Youths who had supportive parents or other adult mentors have a much higher probability of being engaged in the faith into adulthood. East said adults should endeavor to accompany youths on their journey, and not just tell them what they should be doing.
He noted that older adolescents in faith formation who are at a more advanced level spiritually are at risk of losing interest if they are not given additional opportunities to nurture their faith. Sharon Crall of St. Mary Parish in Albia asked how a youth minister should go about singling out students without alienating other members of the group. “Don’t restrict, but do personally invite,” East said.
Workshop participants engaged in several idea-sharing activities. They wrote faith formation ideas on brightly colored pieces of paper and stuck them to the wall. Later, the participants swarmed around the paper mosaic and took photographs, hoping to take home some new ideas. The participants also broke into groups and “created” a youth, mapping out his or her qualities and designing a personalized ministry plan.

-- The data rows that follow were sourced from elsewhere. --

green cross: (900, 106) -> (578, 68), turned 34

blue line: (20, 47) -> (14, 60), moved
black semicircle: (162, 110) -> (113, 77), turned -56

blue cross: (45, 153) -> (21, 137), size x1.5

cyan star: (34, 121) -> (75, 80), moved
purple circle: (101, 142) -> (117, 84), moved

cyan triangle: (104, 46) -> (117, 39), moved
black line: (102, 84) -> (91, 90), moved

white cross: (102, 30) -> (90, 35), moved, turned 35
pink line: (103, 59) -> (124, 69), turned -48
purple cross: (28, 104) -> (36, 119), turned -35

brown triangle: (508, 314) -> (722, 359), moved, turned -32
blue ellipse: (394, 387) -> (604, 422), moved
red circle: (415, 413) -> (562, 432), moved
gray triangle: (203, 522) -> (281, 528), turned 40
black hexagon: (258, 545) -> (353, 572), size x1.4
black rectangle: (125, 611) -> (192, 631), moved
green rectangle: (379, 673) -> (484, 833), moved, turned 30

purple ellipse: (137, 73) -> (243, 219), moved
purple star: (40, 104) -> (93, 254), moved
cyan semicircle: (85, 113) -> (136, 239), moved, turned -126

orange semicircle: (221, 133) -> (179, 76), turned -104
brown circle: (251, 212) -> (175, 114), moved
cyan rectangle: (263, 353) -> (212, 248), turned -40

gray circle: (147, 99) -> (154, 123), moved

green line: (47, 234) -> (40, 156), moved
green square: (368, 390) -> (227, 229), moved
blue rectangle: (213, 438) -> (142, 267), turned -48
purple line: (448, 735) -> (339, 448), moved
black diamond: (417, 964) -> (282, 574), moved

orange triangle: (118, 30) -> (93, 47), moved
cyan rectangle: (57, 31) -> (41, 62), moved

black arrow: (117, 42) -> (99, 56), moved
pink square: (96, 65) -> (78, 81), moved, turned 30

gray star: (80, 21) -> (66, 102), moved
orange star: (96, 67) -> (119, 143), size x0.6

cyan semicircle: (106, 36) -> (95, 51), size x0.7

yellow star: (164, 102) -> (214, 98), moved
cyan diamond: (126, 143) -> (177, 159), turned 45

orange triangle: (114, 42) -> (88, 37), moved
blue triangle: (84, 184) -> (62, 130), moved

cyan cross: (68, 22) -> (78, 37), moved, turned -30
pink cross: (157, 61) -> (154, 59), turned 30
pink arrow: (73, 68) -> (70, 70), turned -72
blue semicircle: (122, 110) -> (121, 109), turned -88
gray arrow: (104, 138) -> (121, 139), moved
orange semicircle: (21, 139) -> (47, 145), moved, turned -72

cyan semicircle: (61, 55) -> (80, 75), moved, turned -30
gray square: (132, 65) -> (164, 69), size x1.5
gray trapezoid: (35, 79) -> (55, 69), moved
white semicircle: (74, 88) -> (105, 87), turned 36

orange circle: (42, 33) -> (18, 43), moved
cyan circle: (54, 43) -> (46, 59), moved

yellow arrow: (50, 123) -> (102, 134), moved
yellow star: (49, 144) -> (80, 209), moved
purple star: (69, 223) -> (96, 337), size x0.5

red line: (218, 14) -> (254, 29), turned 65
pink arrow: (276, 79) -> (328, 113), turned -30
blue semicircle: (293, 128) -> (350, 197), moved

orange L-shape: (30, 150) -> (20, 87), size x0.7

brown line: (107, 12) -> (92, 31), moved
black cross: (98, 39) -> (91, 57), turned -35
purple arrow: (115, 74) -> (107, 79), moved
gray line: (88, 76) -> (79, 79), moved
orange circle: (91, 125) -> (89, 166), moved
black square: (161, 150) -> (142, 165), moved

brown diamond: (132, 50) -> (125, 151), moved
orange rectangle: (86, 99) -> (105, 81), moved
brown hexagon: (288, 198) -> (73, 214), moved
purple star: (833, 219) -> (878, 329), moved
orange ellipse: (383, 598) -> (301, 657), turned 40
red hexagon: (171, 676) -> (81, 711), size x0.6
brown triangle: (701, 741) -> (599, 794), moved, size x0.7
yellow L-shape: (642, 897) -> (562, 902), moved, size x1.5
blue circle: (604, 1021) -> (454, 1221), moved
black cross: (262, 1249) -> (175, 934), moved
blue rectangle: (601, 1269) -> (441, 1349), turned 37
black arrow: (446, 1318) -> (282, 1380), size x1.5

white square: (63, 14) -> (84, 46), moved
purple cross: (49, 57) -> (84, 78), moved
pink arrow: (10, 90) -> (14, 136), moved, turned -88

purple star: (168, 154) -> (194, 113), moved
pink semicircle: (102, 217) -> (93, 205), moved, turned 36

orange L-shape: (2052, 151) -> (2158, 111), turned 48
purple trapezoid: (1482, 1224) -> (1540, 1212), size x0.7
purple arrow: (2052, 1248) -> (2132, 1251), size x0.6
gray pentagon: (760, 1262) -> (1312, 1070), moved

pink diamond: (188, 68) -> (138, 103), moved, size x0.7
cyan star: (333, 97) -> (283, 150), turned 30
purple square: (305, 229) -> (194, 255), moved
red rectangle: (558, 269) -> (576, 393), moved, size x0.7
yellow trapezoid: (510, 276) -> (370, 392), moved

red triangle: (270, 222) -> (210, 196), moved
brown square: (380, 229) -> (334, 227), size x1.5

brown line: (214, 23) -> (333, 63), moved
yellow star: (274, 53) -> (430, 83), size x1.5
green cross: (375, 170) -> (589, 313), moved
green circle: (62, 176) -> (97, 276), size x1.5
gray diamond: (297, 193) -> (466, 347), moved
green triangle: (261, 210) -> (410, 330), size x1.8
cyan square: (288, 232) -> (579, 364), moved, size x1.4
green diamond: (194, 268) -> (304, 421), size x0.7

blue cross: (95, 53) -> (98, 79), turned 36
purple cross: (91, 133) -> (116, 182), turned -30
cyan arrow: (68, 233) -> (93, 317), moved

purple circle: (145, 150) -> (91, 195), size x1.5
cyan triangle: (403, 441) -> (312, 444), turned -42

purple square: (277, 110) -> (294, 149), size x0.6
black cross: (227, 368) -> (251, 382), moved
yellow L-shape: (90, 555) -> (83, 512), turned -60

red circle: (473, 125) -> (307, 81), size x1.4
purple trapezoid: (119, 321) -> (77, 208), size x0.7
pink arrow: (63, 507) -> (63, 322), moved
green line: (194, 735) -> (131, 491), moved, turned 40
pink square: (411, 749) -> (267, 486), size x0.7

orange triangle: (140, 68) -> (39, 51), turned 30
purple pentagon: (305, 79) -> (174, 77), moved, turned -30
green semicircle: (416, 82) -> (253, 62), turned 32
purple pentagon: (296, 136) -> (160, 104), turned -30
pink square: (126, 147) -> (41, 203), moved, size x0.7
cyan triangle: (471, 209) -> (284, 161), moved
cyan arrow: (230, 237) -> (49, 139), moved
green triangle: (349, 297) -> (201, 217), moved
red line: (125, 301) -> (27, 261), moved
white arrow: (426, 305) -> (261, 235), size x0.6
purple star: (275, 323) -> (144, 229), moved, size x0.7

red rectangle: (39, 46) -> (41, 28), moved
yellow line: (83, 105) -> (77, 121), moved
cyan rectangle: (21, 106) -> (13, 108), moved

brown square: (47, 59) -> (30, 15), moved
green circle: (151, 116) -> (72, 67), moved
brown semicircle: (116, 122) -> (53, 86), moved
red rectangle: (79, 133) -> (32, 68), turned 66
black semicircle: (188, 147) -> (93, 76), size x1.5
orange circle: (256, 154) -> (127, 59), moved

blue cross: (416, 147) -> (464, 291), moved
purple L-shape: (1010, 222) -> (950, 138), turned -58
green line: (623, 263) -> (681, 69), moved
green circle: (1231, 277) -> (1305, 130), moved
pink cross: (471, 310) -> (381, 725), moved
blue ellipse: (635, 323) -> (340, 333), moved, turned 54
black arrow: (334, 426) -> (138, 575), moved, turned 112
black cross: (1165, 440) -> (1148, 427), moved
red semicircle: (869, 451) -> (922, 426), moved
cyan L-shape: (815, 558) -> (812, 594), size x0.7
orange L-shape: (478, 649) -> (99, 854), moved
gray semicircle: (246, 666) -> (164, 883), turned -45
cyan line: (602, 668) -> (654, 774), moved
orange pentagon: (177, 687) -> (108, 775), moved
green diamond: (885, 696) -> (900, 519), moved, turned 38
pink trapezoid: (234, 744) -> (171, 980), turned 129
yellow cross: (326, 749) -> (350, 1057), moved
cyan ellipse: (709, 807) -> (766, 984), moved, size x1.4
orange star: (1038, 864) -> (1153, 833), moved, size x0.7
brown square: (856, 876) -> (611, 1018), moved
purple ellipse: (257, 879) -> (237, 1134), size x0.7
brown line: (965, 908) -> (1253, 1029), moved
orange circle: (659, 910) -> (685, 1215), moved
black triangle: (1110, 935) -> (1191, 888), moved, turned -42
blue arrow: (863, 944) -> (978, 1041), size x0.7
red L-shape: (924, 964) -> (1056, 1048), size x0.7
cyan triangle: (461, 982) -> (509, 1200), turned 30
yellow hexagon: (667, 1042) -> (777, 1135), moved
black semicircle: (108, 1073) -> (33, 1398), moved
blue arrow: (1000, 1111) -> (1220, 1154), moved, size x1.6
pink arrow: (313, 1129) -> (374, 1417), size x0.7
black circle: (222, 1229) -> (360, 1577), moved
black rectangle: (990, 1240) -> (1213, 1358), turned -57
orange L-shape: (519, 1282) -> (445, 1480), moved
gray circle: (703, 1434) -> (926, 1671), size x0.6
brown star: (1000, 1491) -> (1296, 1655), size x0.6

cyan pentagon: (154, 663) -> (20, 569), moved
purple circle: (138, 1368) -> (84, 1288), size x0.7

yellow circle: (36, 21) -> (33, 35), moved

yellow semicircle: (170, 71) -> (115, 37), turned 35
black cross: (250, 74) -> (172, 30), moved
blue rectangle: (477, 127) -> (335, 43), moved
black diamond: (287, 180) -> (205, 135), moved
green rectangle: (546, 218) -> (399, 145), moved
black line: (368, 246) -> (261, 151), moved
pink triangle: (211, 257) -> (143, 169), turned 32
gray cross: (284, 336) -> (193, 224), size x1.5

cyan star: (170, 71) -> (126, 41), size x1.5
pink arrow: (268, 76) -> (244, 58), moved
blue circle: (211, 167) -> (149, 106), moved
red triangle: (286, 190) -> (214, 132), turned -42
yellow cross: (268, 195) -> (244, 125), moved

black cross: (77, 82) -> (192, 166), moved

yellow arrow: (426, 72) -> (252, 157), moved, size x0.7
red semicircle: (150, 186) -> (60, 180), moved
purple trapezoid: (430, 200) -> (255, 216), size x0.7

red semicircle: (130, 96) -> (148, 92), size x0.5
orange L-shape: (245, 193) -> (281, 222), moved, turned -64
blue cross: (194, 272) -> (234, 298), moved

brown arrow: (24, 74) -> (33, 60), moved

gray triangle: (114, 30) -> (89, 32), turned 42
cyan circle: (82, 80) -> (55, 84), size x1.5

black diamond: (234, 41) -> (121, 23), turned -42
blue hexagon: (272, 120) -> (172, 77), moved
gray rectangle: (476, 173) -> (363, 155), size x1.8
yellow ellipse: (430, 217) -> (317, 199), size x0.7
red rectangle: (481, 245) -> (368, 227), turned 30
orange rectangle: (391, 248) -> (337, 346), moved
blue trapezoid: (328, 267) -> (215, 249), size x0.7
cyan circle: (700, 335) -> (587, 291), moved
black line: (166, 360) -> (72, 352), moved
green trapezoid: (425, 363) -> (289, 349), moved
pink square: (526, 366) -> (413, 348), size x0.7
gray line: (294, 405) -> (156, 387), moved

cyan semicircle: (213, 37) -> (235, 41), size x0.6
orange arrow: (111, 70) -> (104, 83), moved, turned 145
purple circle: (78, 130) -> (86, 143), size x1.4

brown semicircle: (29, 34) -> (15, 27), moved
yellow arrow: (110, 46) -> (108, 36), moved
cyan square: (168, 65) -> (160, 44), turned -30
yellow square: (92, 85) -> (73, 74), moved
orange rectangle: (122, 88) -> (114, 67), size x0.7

Don Boucher, director of the diocesan Office of Faith Formation, introduced a new staff member at the workshop. Rosina Hendrickson serves as the Diocese of Davenport’s lifelong faith and ministry formation coordinator. Participants were also introduced to her cooking, as she served lunch at the workshop. “(Ministry formation) is my joy and passion. My second is cooking,” she quipped. “I look forward to getting to know you individually, and get to know your parishes. This is not ‘top down,’ but a partnership in spreading the faith in our communities.”
Boucher said he was thrilled with the turnout of about 80 ministry leaders and clergy. “I know how hard it is to get away,” he told the group. “We appreciate what you do, day in, day out, in the trenches with the young people in your parishes.”\Adolescent faith formation survey update
Adolescent faith formation survey update
The Diocese of Davenport Faith Formation Office released the results of the “Re-visioning Adolescent Faith Formation” survey during the youth ministry workshop on May 4.
The results reflected the opinions of three distinct but interrelated groups: pastoral leaders, adult ministry leaders, and sixth-through-12th-grade adolescents.
Don Boucher, director of the Faith Formation office, noted that 595 youths have responded so far, along with 31 pastoral leaders and 50 adult leaders.
The assessment was intended to be a starting point at the beginning of a journey to better minister to adolescents in the diocese. Boucher said surveys are continuing to be accepted. A detailed analysis of the survey will be available in an upcoming edition of The Catholic Messenger.